Nationalist party activists clash with police
Dhaka (AsiaNews) – Police on Saturday arrested more than a hundred people outside of Begum Khaleda Zia’s cantonment house as they protested against the government’s decision to evict her. Thousands of police and soldiers moved against the Bangladesh Nationalist Party (BNP) leader and former prime minister in order to expel from the Dhaka residence where she lived for more than 30 years. Tear gas and rubber bullets were used against protesters.
Clashes were reported elsewhere in the country. Local sources said that 50 people were wounded in Sirajganj, a district north-west of Dhaka. In Khustia, western Bangladesh, at least three people were killed following a bomb blast at the home of Afaz Uddin, a member of parliament from the ruling Awami League. However, police did not say whether there was any connection between the bomb and the protests.
On 20 April 2009, the Directorate of Military Lands and Cantonments handed Ms Khaleda a notice, asking her to vacate the cantonment residence. Ms Khaleda filed a petition with the High Court challenging the legality of the government notice asking her to leave the house within 15 days. The government reiterated the order and the former prime minister rejected it again. In mid-October this year, the High Court turned down Khaleda’s appeal, giving her 30 days to vacate the premises.
BNP secretary general Khandker Delwar Hossain said that Khaleda Zia filed a leave to appeal with the Appellate Division on 8 November in order to get the High Court verdict overturned. At present, the appeal has not yet been heard. The formal hearing was adjourned to 29 November. However, the Appellate Division did not stay the High Court verdict.
Thus, Ms Khaleda was forced out of her home last Saturday. At a press conference, she said that security officials broke down her front door, and dragged her out. Military sources say instead that she left on her own accord.

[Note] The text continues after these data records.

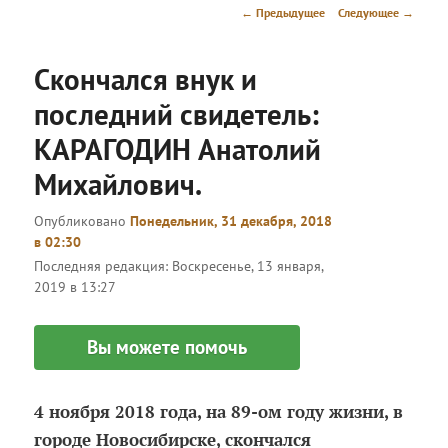
меню
Навигация
←
Предыдущее
Следующее
→
по
записям
Скончался внук и
последний свидетель:
КАРАГОДИН Анатолий
Михайлович.
Опубликовано
Понедельник, 31 декабря, 2018
в 02:30
Последняя редакция:
Воскресенье, 13 января,
2019 в 13:27
Вы можете помочь
4 ноября 2018 года, на 89-ом году жизни, в
городе Новосибирске, скончался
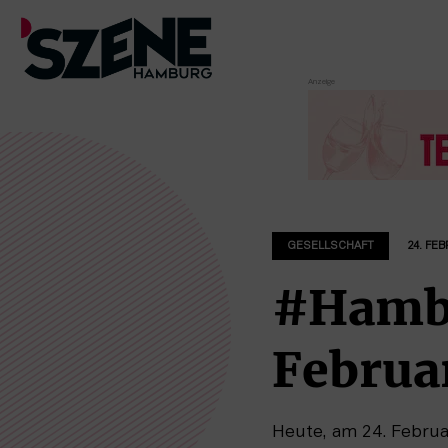
Zum
Inhalt
springen
GESELLSCHAFT
24. FE
#Hambu
Februa
Heute, am 24. Februar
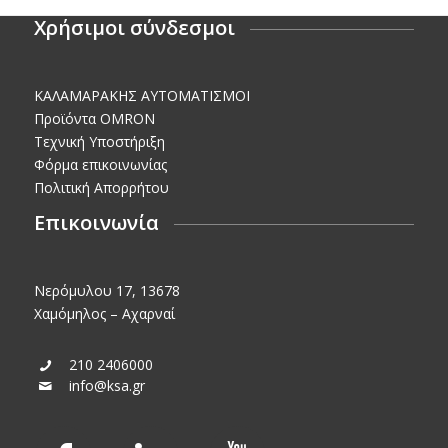
Χρήσιμοι σύνδεσμοι
KΑΛΑΜΑΡΑΚΗΣ AΥΤΟΜΑΤΙΣΜΟΙ
Προϊόντα OMRON
Τεχνική Υποστήριξη
Φόρμα επικοινωνίας
Πολιτική Απορρήτου
Επικοινωνία
Νερόμυλου 17, 13678
Χαμόμηλος – Αχαρναί
210 2406000
info@ksa.gr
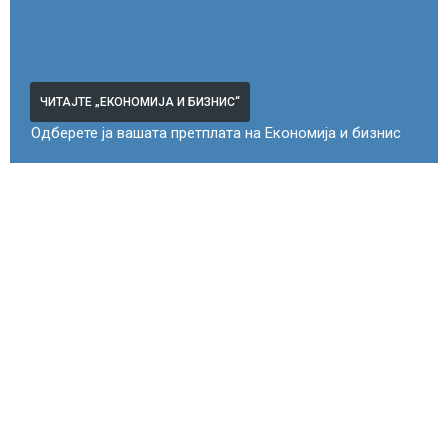
ЧИТАЈТЕ „ЕКОНОМИЈА И БИЗНИС“
Одберете ја вашата претплата на Економија и бизнис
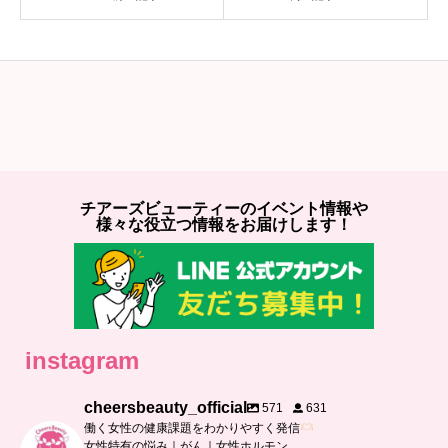
チアーズビューティーのイベント情報や
様々な役立つ情報をお届けします！
instagram
cheersbeauty_official
571
631
働く女性の健康課題をわかりやすく発信
女性特有の悩み｜がん｜女性ホルモン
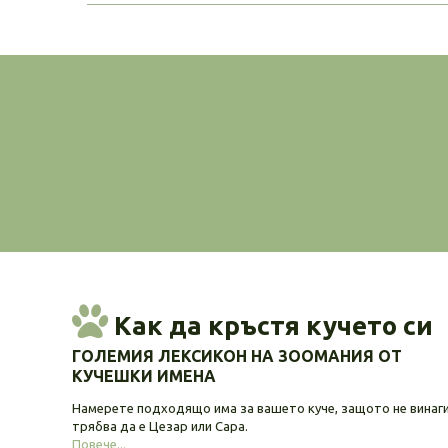
Как да кръстя кучето си
ГОЛЕМИЯ ЛЕКСИКОН НА ЗООМАНИЯ ОТ
КУЧЕШКИ ИМЕНА
Намерете подходящо има за вашето куче, защото не винаг
трябва да е Цезар или Сара.
Повече...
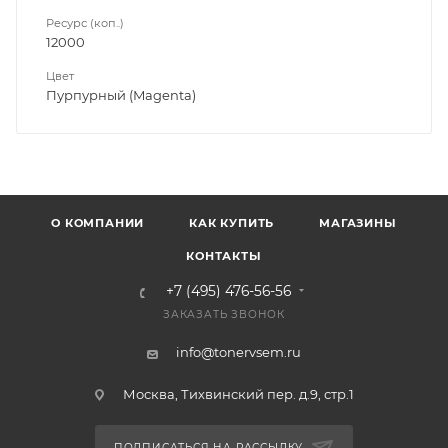
Ресурс (коп..)
12000
Цвет
Пурпурный (Magenta)
О КОМПАНИИ
КАК КУПИТЬ
МАГАЗИНЫ
КОНТАКТЫ
+7 (495) 476-56-56
ЗАКАЗАТЬ ЗВОНОК
info@tonervsem.ru
Москва, Тихвинский пер. д.9, стр.1
ПОДПИСАТЬСЯ НА РАССЫЛКУ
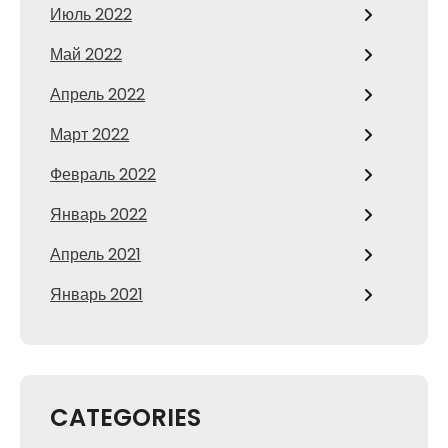
Июль 2022
Май 2022
Апрель 2022
Март 2022
Февраль 2022
Январь 2022
Апрель 2021
Январь 2021
CATEGORIES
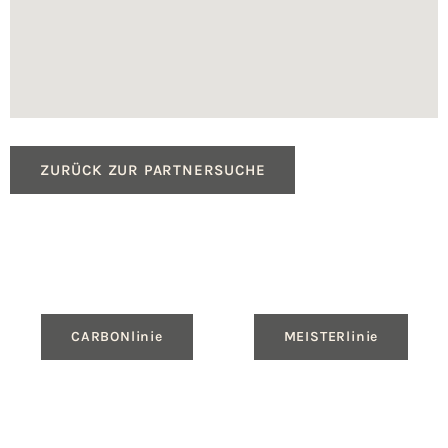
ZURÜCK ZUR PARTNERSUCHE
CARBONlinie
MEISTERlinie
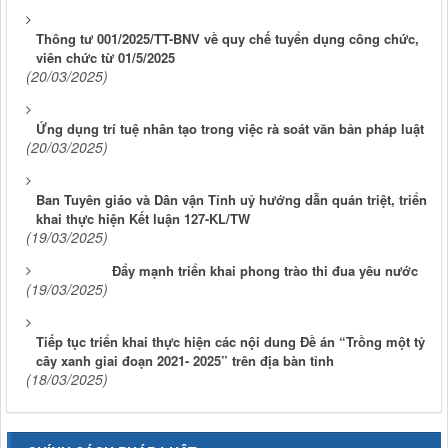
Thông tư 001/2025/TT-BNV về quy chế tuyển dụng công chức,
viên chức từ 01/5/2025
(20/03/2025)
Ứng dụng trí tuệ nhân tạo trong việc rà soát văn bản pháp luật
(20/03/2025)
Ban Tuyên giáo và Dân vận Tỉnh uỷ hướng dẫn quán triệt, triển
khai thực hiện Kết luận 127-KL/TW
(19/03/2025)
Đẩy mạnh triển khai phong trào thi đua yêu nước
(19/03/2025)
Tiếp tục triển khai thực hiện các nội dung Đề án “Trồng một tỷ
cây xanh giai đoạn 2021- 2025” trên địa bàn tỉnh
(18/03/2025)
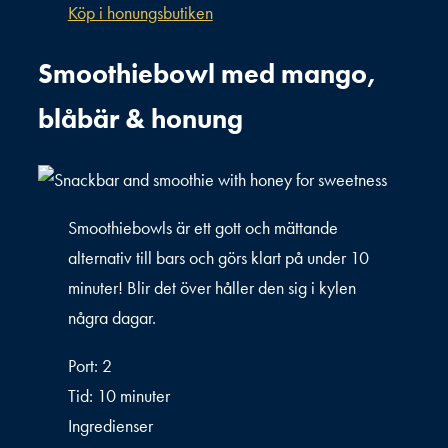
Köp i honungsbutiken
Smoothiebowl med mango,
blåbär & honung
Smoothiebowls är ett gott och mättande
alternativ till bars och görs klart på under 10
minuter! Blir det över håller den sig i kylen
några dagar.
Port: 2
Tid: 10 minuter
Ingredienser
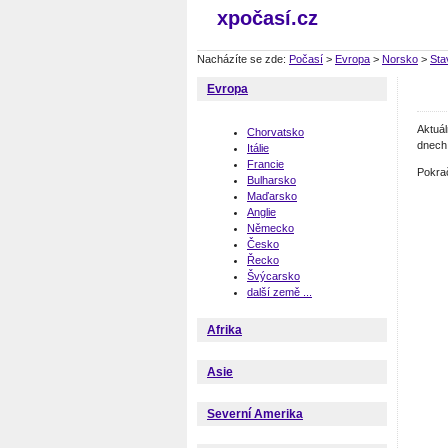
xpočasí.cz
Nacházíte se zde:
Počasí
>
Evropa
>
Norsko
>
Sta
Evropa
Aktuá
Chorvatsko
dnech 
Itálie
Francie
Pokra
Bulharsko
Maďarsko
Anglie
Německo
Česko
Řecko
Švýcarsko
další země ...
Afrika
Asie
Severní Amerika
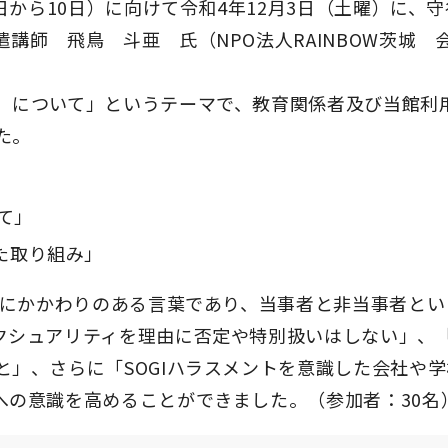
日から10日）に向けて令和4年12月3日（土曜）に、
講師 飛鳥 斗亜 氏（NPO法人RAINBOW茨城 
）について」というテーマで、教育関係者及び当館利
た。
て」
た取り組み」
人にかかわりのある言葉であり、当事者と非当事者とい
クシュアリティを理由に否定や特別扱いはしない」、
」、さらに「SOGIハラスメントを意識した会社や
への意識を高めることができました。（参加者：30名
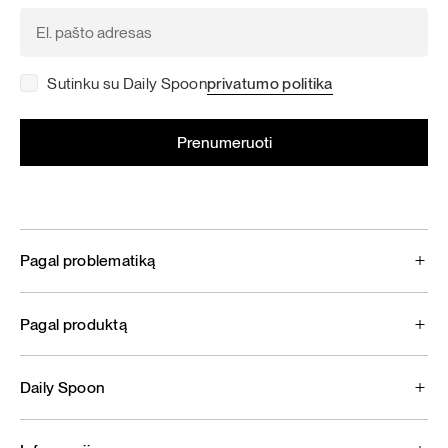
Sutinku su Daily Spoon
privatumo politika
Pagal problematiką
Pagal produktą
Daily Spoon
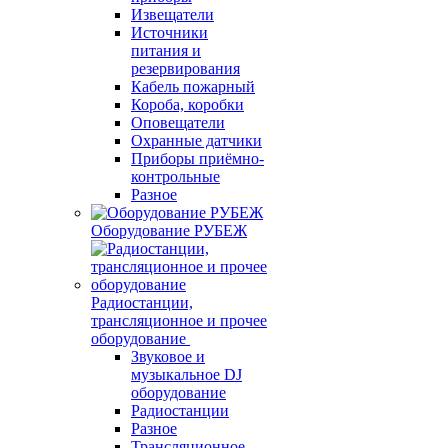
Извещатели
Источники
питания и
резервирования
Кабель пожарный
Короба, коробки
Оповещатели
Охранные датчики
Приборы приёмно-
контрольные
Разное
Оборудование РУБЕЖ
Радиостанции,
трансляционное и прочее
оборудование
Звуковое и
музыкальное DJ
оборудование
Радиостанции
Разное
Трансляционное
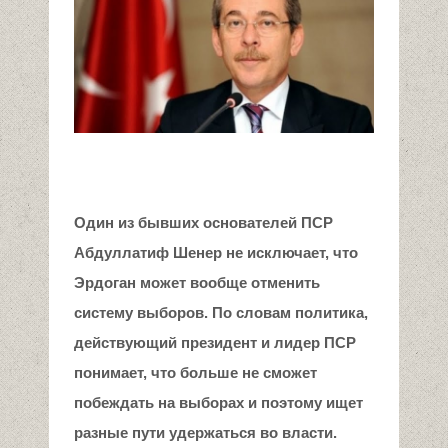
Один из бывших основателей ПСР
Абдуллатиф Шенер не исключает, что
Эрдоган может вообще отменить
систему выборов. По словам политика,
действующий президент и лидер ПСР
понимает, что больше не сможет
побеждать на выборах и поэтому ищет
разные пути удержаться во власти.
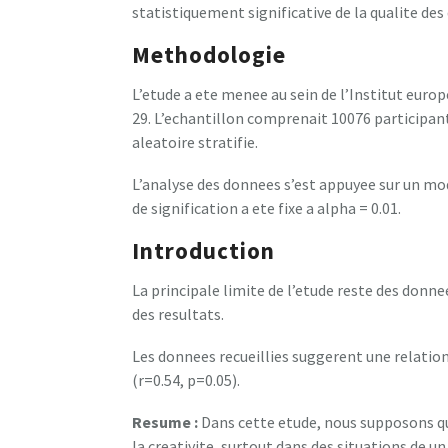
statistiquement significative de la qualite des 
Methodologie
L’etude a ete menee au sein de l’Institut euro
29. L’echantillon comprenait 10076 participan
aleatoire stratifie.
L’analyse des donnees s’est appuyee sur un mo
de signification a ete fixe a alpha = 0.01.
Introduction
La principale limite de l’etude reste des donn
des resultats.
Les donnees recueillies suggerent une relation
(r=0.54, p=0.05).
Resume :
Dans cette etude, nous supposons qu
la creativite, surtout dans des situations de u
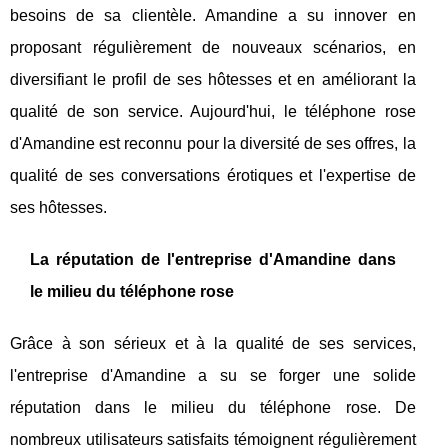
besoins de sa clientèle. Amandine a su innover en
proposant régulièrement de nouveaux scénarios, en
diversifiant le profil de ses hôtesses et en améliorant la
qualité de son service. Aujourd'hui, le téléphone rose
d'Amandine est reconnu pour la diversité de ses offres, la
qualité de ses conversations érotiques et l'expertise de
ses hôtesses.
La réputation de l'entreprise d'Amandine dans
le milieu du téléphone rose
Grâce à son sérieux et à la qualité de ses services,
l'entreprise d'Amandine a su se forger une solide
réputation dans le milieu du téléphone rose. De
nombreux utilisateurs satisfaits témoignent régulièrement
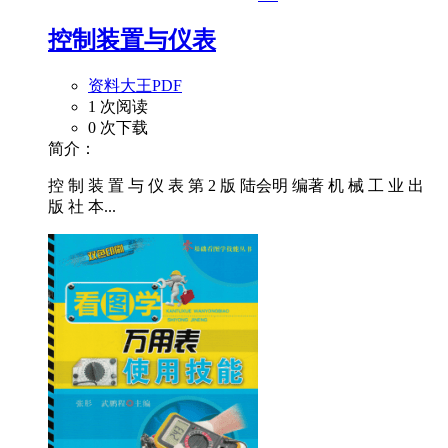
控制装置与仪表
资料大王PDF
1 次阅读
0 次下载
简介：
控 制 装 置 与 仪 表 第 2 版 陆会明 编著 机 械 工 业 出
版 社 本...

Begum Khaleda Zia was the prime minister of Bangladesh between 1991 and 1996, the first woman to be democratically elected to that post in her country’s history (and the second woman in a Muslim country after Benazir Bhutto in Pakistan).
In 1981, then Pakistan President H M Ershad assigned her the house from which she was removed after her husband, General Ziaur Rahman, was killed during a military coup.